= Charlie Parlato =

American musician (1919–2007)

Charles Parlato (February 16, 1919 – September 8, 2007) was an American musician who performed with the Lawrence Welk orchestra. His instrument was the trumpet.

== Bio ==
Born and raised in Fredonia, New York, Charlie studied music at Ithaca Conservatory before moving to Los Angeles in 1942 to pursue a career in showbiz. He performed with the David Rose and Kay Kyser bands as well with artists such as Tennessee Ernie Ford (TV show, "Sixteen Tons"), Red Skelton, Sam Cooke ("You Send Me"), Dinah Shore, Bing Crosby, Ernie Kovacs and Andy Williams. He also appeared in a non-speaking role in the 1952 movie Meet Danny Wilson.

During his time with Kay Kyser, Parlato was a member of The Campus Kids vocal group. Another member of the group – Judd Conlon – formed a new group called The Rhythmaires in 1947 and Parlato joined this.
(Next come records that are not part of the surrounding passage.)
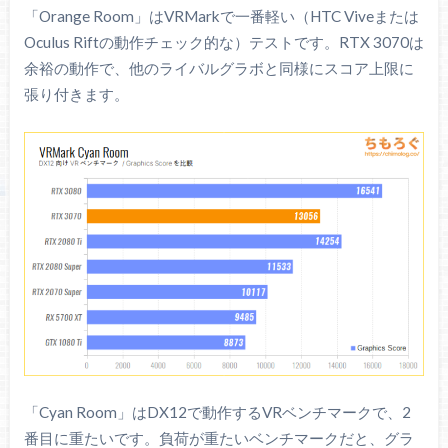
「Orange Room」はVRMarkで一番軽い（HTC Viveまたは
Oculus Riftの動作チェック的な）テストです。RTX 3070は
余裕の動作で、他のライバルグラボと同様にスコア上限に
張り付きます。
「Cyan Room」はDX12で動作するVRベンチマークで、2
番目に重たいです。負荷が重たいベンチマークだと、グラ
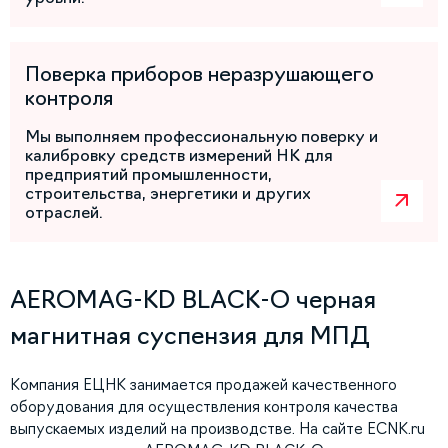
Поверка приборов неразрушающего
контроля
Мы выполняем профессиональную поверку и
калибровку средств измерений НК для
предприятий промышленности,
строительства, энергетики и других
отраслей.
AEROMAG-KD BLACK-O черная
магнитная суспензия для МПД
Компания ЕЦНК занимается продажей качественного
оборудования для осуществления контроля качества
выпускаемых изделий на производстве. На сайте ECNK.ru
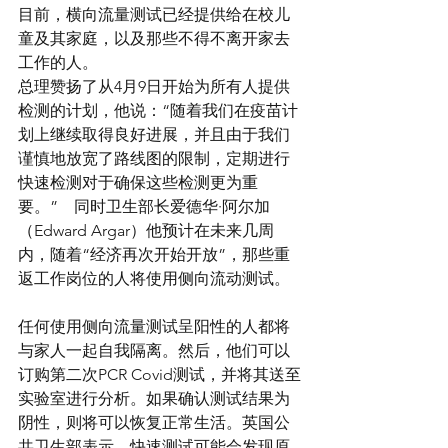
目前，横向流量测试已经提供给在校儿
童及其家庭，以及那些不得不离开家去
工作的人。
总理赞扬了从4月9日开始为所有人提供
检测的计划，他说：“随着我们在疫苗计
划上继续取得良好进展，并且由于我们
谨慎地放宽了路线图的限制，定期进行
快速检测对于确保这些检测更为重
要。”　同时卫生部长爱德华·阿尔加
（Edward Argar）他预计在未来几周
内，随着“经济再次开始开放”，那些重
返工作岗位的人将使用侧向流动测试。
任何使用侧向流量测试呈阳性的人都将
与家人一起自我隔离。然后，他们可以
订购第二次PCR Covid测试，并将其送至
实验室进行分析。如果确认测试结果为
阴性，则将可以恢复正常生活。英国公
共卫生部表示，快速测试可能会发现原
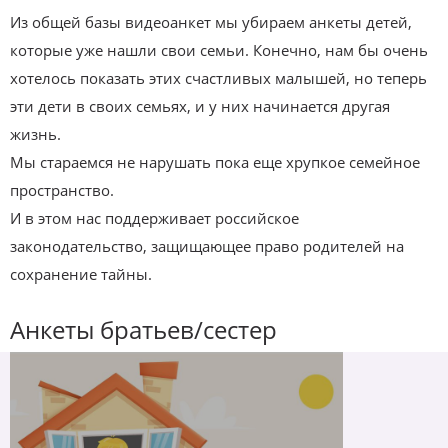
Из общей базы видеоанкет мы убираем анкеты детей,
которые уже нашли свои семьи. Конечно, нам бы очень
хотелось показать этих счастливых малышей, но теперь
эти дети в своих семьях, и у них начинается другая
жизнь.
Мы стараемся не нарушать пока еще хрупкое семейное
пространство.
И в этом нас поддерживает российское
законодательство, защищающее право родителей на
сохранение тайны.
Анкеты братьев/сестер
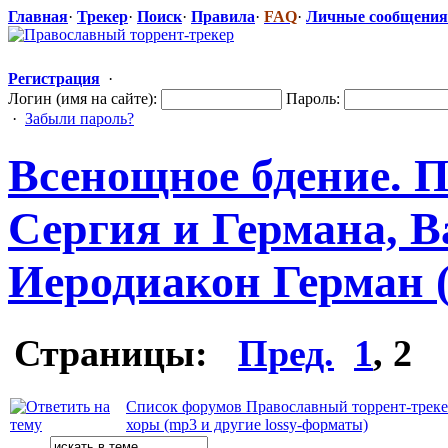
Главная
·
Трекер
·
Поиск
·
Правила
·
FAQ
·
Личные сообщения
Регистрация
·
Логин (имя на сайте):
Пароль:
·
Забыли пароль?
Всенощное бдение. 
Сергия и Германа, В
Иеродиакон Герман 
Страницы:
Пред.
1
,
2
Список форумов Православный торрент-трек
хоры (mp3 и другие lossy-форматы)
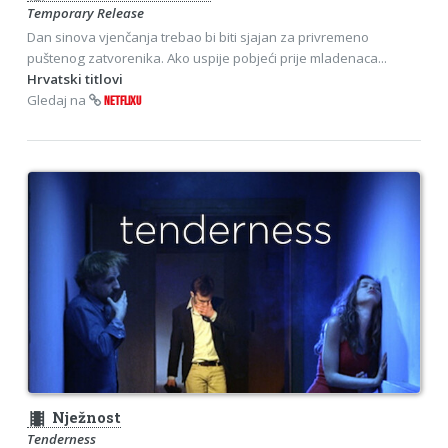
Temporary Release
Dan sinova vjenčanja trebao bi biti sjajan za privremeno
puštenog zatvorenika. Ako uspije pobjeći prije mladenaca...
Hrvatski titlovi
Gledaj na
NETFLIXU
theaters
Nježnost
Tenderness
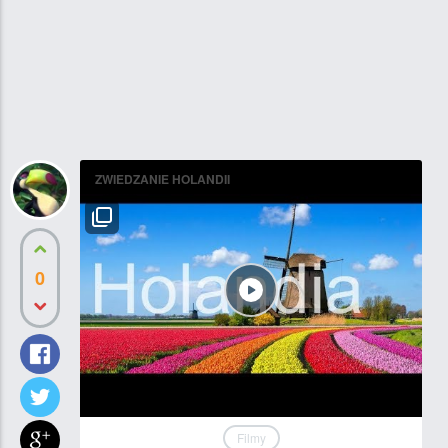
ZWIEDZANIE HOLANDII
0
Filmy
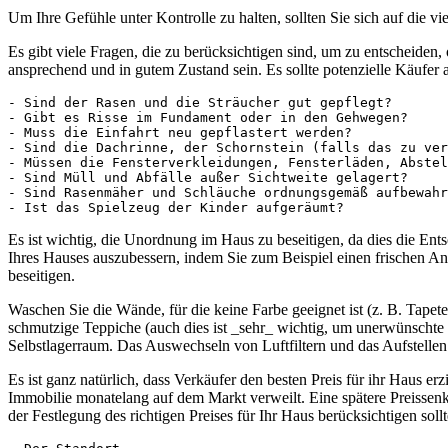
Um Ihre Gefühle unter Kontrolle zu halten, sollten Sie sich auf die v
Es gibt viele Fragen, die zu berücksichtigen sind, um zu entscheiden,
ansprechend und in gutem Zustand sein. Es sollte potenzielle Käufer a
- Sind der Rasen und die Sträucher gut gepflegt?

- Gibt es Risse im Fundament oder in den Gehwegen?

- Muss die Einfahrt neu gepflastert werden?

- Sind die Dachrinne, der Schornstein (falls das zu ver
- Müssen die Fensterverkleidungen, Fensterläden, Abstel
- Sind Müll und Abfälle außer Sichtweite gelagert?

- Sind Rasenmäher und Schläuche ordnungsgemäß aufbewahr
- Ist das Spielzeug der Kinder aufgeräumt?
Es ist wichtig, die Unordnung im Haus zu beseitigen, da dies die En
Ihres Hauses auszubessern, indem Sie zum Beispiel einen frischen An
beseitigen.
Waschen Sie die Wände, für die keine Farbe geeignet ist (z. B. Tap
schmutzige Teppiche (auch dies ist _sehr_ wichtig, um unerwünschte
Selbstlagerraum. Das Auswechseln von Luftfiltern und das Aufstellen
Es ist ganz natürlich, dass Verkäufer den besten Preis für ihr Haus er
Immobilie monatelang auf dem Markt verweilt. Eine spätere Preissenk
der Festlegung des richtigen Preises für Ihr Haus berücksichtigen sollt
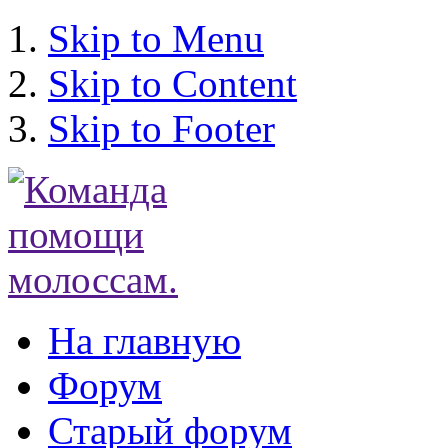
Skip to Menu
Skip to Content
Skip to Footer
На главную
Форум
Старый форум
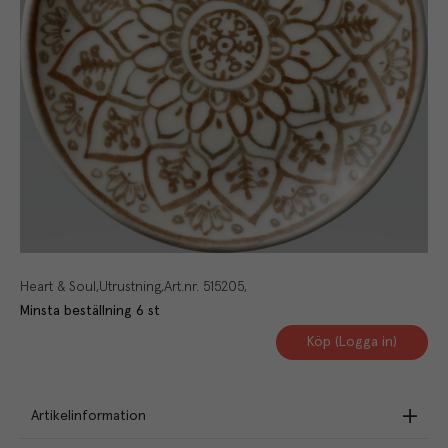
Heart & Soul
Utrustning
Art.nr.
515205
Minsta beställning
6
st
Köp (Logga in)
Artikelinformation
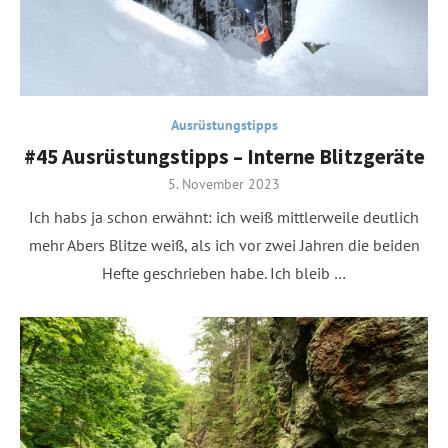
Ausrüstungstipps
#45 Ausrüstungstipps – Interne Blitzgeräte
Posted
5. November 2023
on
Ich habs ja schon erwähnt: ich weiß mittlerweile deutlich
mehr Abers Blitze weiß, als ich vor zwei Jahren die beiden
Hefte geschrieben habe. Ich bleib …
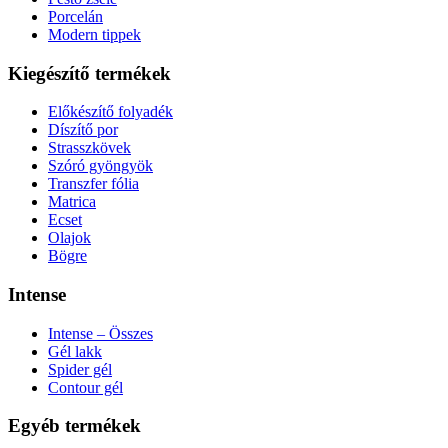
Porcelán
Modern tippek
Kiegészítő termékek
Előkészítő folyadék
Díszítő por
Strasszkövek
Szóró gyöngyök
Transzfer fólia
Matrica
Ecset
Olajok
Bögre
Intense
Intense – Összes
Gél lakk
Spider gél
Contour gél
Egyéb termékek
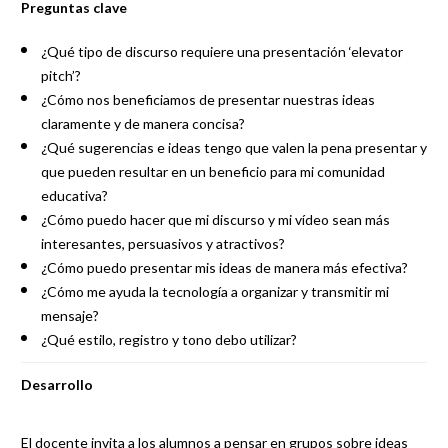
Preguntas clave
¿Qué tipo de discurso requiere una presentación ‘elevator
pitch’?
¿Cómo nos beneficiamos de presentar nuestras ideas
claramente y de manera concisa?
¿Qué sugerencias e ideas tengo que valen la pena presentar y
que pueden resultar en un beneficio para mi comunidad
educativa?
¿Cómo puedo hacer que mi discurso y mi vídeo sean más
interesantes, persuasivos y atractivos?
¿Cómo puedo presentar mis ideas de manera más efectiva?
¿Cómo me ayuda la tecnología a organizar y transmitir mi
mensaje?
¿Qué estilo, registro y tono debo utilizar?
Desarrollo
El docente invita a los alumnos a pensar en grupos sobre ideas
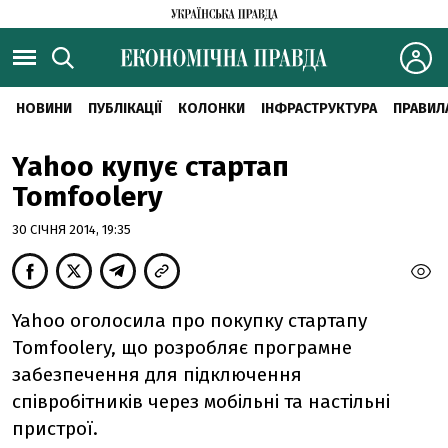
НОВИНИ
ПУБЛІКАЦІЇ
КОЛОНКИ
ІНФРАСТРУКТУРА
ПРАВИЛ
Yahoo купує стартап
Tomfoolery
30 СІЧНЯ 2014, 19:35
Yahoo оголосила про покупку стартапу
Tomfoolery, що розробляє програмне
забезпечення для підключення
співробітників через мобільні та настільні
пристрої.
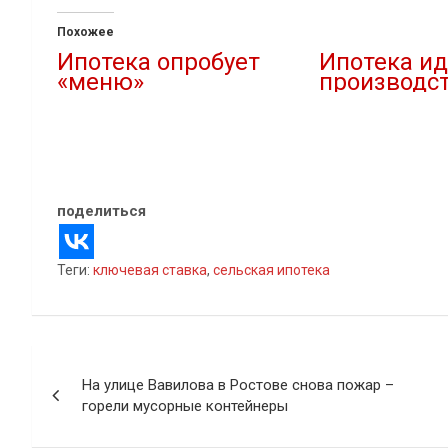
Похожее
Ипотека опробует
Ипотека ид
«меню»
производс
07.03.2022
05.09.2022
В "Новости"
В "Новости"
поделиться
Теги:
ключевая ставка
,
сельская ипотека
Навигация
На улице Вавилова в Ростове снова пожар –
по
горели мусорные контейнеры
записям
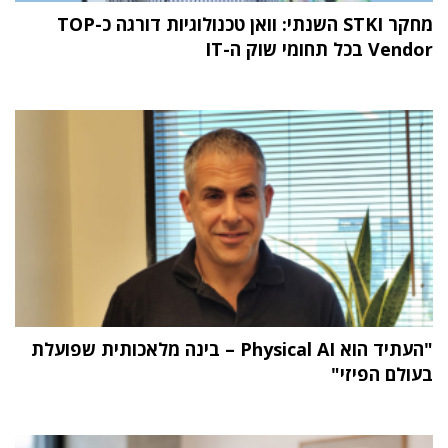
מחקר STKI השנתי: וואן טכנולוגיות דורגה כ-TOP
Vendor בכל תחומי שוק ה-IT
"העתיד הוא Physical AI – בינה מלאכותית שפועלת
בעולם הפיזי"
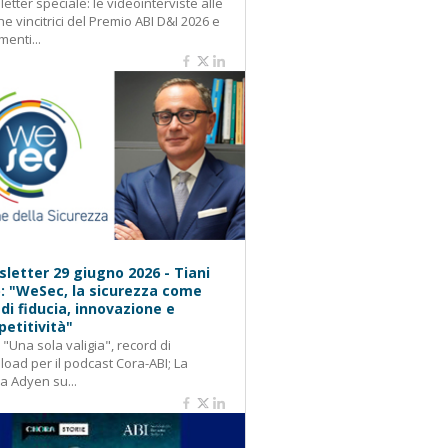
etter speciale: le videointerviste alle
e vincitrici del Premio ABI D&I 2026 e
menti...
letter 29 giugno 2026 - Tiani
): "WeSec, la sicurezza come
 di fiducia, innovazione e
etitività"
: "Una sola valigia", record di
oad per il podcast Cora-ABI; La
ca Adyen su...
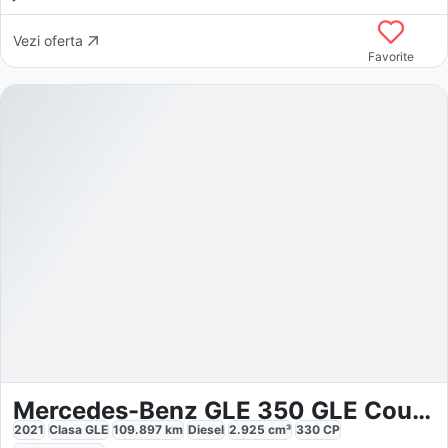
Vezi oferta
Favorite
Mercedes-Benz GLE 350 GLE Coupe
2021
Clasa GLE
109.897
km
Diesel
2.925
cm³
330
CP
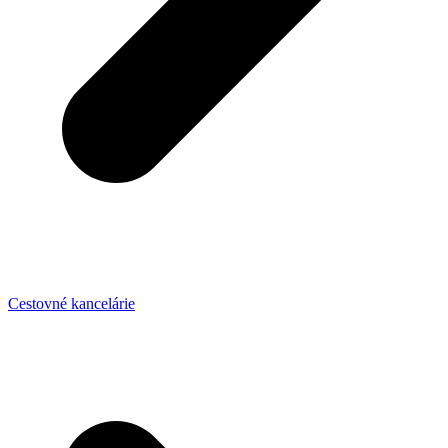
Cestovné kancelárie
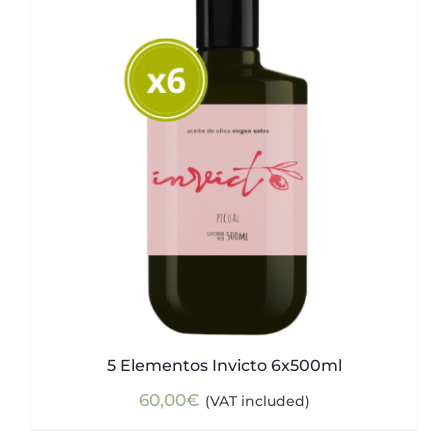
5 Elementos Invicto 6x500ml
60,00
€
(VAT included)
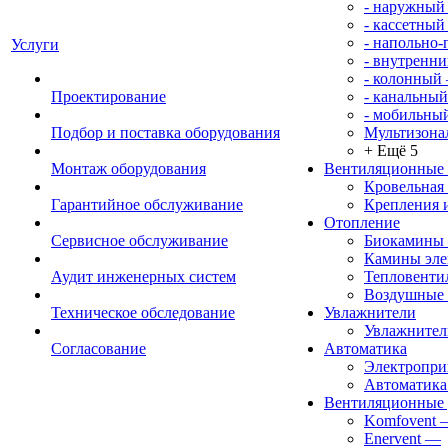
- наружный
- кассетный
- напольно
Услуги
- внутренни
- колонный
Проектирование
- канальный
- мобильны
Подбор и поставка оборудования
Мультизона
+ Ещё 5
Монтаж оборудования
Вентиляционные
Кровельная
Гарантийное обслуживание
Крепления 
Отопление
Сервисное обслуживание
Биокамины
Камины эле
Аудит инженерных систем
Тепловенти
Воздушные 
Техническое обследование
Увлажнители
Увлажните
Согласование
Автоматика
Электропр
Автоматика
Вентиляционные 
Komfovent
Enervent
—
The Rhythmaires worked with Bing Crosby for almost ten years.

Parlato joined the Welk orchestra in 1962 as a trumpet player, he also was a regular on Welk's television show playing not just in the band, but also as a vocalist in choral numbers and was able to feature his comedic talents in the show's novelty numbers as well.

He died from natural causes in 2007 at the age of 88, and is survived by his wife Margaret and their five children and several grandchildren.

Charlie's granddaughter, Gretchen Parlato is an accomplished jazz vocalist and composer, three time Grammy nominee and 2004 winner of the Thelonious Monk International Jazz Vocals Competition.